Issue (i): Whether the documents created a lease, a licence, or a composite arrangement.
Analysis: The decisive test was the intention of the parties gathered from the deed as a whole, with special weight on exclusive possession and the substance of the rights conferred. The recitals, the map, and the operative clauses showed that the arrangement was not confined to a bare permission to collect market dues. The clauses dealing with possession, letting of shops, and the power to sublet were inconsistent with a mere licence. At the same time, the transaction was not wholly uniform in its incidents, because different portions of the market were dealt with differently.
Conclusion: The arrangement was a composite deed and, in substance, created leases for the shops and sheds rather than a mere licence.

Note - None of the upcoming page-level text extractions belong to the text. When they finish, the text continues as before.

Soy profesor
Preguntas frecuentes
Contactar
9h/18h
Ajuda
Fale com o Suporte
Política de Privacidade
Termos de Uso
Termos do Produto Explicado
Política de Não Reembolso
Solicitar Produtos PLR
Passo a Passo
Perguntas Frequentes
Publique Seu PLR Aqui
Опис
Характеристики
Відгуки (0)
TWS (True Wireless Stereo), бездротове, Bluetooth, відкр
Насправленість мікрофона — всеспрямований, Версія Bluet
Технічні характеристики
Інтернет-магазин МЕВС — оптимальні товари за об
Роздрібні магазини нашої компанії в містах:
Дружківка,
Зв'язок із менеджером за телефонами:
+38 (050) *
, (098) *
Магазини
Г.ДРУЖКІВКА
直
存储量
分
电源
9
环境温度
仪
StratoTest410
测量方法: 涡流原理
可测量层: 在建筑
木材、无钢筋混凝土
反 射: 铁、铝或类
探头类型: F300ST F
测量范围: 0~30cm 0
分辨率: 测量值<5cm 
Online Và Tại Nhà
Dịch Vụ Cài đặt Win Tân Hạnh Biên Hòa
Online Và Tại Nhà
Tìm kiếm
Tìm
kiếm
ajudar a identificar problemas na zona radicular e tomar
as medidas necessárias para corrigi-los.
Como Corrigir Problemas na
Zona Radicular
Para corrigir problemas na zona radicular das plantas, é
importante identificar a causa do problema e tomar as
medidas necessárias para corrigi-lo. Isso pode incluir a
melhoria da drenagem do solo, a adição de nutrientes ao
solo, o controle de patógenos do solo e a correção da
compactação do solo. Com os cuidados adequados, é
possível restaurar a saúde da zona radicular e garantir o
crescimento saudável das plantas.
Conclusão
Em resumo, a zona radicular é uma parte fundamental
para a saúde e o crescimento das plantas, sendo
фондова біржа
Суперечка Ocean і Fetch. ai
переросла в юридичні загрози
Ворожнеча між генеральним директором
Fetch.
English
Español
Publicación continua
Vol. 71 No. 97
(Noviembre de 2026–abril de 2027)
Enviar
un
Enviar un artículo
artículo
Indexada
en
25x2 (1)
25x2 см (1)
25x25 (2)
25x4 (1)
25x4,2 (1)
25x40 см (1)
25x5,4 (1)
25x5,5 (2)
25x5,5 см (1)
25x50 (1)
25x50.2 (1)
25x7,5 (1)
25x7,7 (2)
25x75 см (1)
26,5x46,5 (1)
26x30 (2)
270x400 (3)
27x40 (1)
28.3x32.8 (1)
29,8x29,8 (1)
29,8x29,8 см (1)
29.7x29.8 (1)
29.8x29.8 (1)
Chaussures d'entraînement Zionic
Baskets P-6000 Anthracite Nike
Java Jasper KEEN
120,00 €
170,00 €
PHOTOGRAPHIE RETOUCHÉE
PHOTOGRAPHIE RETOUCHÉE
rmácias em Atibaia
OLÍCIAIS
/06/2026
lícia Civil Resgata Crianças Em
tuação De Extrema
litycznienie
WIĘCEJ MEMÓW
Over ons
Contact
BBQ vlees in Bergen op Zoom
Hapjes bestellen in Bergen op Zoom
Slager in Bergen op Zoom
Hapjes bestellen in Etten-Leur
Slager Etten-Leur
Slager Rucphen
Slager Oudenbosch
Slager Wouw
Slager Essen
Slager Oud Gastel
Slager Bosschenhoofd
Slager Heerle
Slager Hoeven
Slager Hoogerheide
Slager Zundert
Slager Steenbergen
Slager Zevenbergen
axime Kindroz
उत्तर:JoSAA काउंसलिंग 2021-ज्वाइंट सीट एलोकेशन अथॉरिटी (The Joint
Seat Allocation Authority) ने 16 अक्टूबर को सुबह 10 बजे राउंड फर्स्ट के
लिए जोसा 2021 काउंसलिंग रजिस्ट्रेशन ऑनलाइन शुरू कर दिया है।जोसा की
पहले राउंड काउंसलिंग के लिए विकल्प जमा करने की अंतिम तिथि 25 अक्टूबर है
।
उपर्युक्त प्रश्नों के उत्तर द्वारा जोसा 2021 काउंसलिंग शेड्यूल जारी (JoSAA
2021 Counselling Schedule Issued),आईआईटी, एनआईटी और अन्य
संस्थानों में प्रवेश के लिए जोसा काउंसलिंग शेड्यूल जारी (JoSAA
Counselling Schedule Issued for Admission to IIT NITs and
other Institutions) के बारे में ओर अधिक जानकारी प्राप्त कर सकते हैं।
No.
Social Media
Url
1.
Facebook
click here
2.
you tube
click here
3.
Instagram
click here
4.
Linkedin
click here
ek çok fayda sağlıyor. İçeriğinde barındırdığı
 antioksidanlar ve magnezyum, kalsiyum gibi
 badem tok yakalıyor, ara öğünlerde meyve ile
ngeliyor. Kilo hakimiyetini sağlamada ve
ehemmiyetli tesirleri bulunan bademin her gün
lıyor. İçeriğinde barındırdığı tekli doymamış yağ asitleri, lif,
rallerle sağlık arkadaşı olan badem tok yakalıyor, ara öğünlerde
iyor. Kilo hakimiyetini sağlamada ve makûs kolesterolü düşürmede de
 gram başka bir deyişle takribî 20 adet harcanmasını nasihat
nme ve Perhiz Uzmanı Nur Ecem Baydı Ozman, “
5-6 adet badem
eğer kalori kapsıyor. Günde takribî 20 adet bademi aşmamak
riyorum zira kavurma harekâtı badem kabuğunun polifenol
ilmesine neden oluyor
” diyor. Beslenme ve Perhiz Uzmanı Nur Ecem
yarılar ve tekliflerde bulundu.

Issue (ii): Whether the open spaces, pavements, and passages formed part of the protected accommodation or constituted a separate demise outside the rent control protection.
Analysis: The built-up structures and the open strips were not so interdependent as to form one inseverable unit. The pavements and passages were not appurtenances to the shops and sheds, but separate physical entities dealt with in the deed and map as distinct spaces. Since "accommodation" under the rent law covered buildings and their appurtenant gardens, grounds, and out-houses, the open areas not being appurtenances did not fall within that protective definition. Their inclusion in the same document did not prevent them from being treated as a separate demise.
Conclusion: The open spaces, pavements, and passages were outside the protected accommodation and were liable to ejectment.
Issue (iii): Whether repeal of the temporary rent control law by the later Act removed the tenant's defence in the pending proceedings and entitled the landlord to possession.
Analysis: The earlier Act was a temporary statute and was repealed by the later Act, which also contained its own saving provisions. The Court held that the tenant's protection under the temporary law was not a vested substantive right that could survive so as to prevent enforcement of the landlord's claim after repeal. The repeal did not operate retrospectively in the forbidden sense; rather, the Court was entitled to take account of the supervening legal change while moulding relief in appeal. The suggested bar under the later public premises law was also rejected.
Conclusion: The repeal did not preserve a continuing defence for the tenant, and possession could be granted in light of the later law.
Final Conclusion: The decree for eviction was substantially upheld, with the appeals disposed of in a mixed manner and costs directed to be borne by the parties themselves.
Ratio Decidendi: Where a deed confers possession and substantive incidents of tenancy over part of the property, it creates a lease rather than a licence; open areas not appurtenant to the protected accommodation may be treated as a separate demise; and the repeal of a temporary rent control statute does not preserve a tenant's defence beyond the life of the statute unless the repealing law clearly saves it.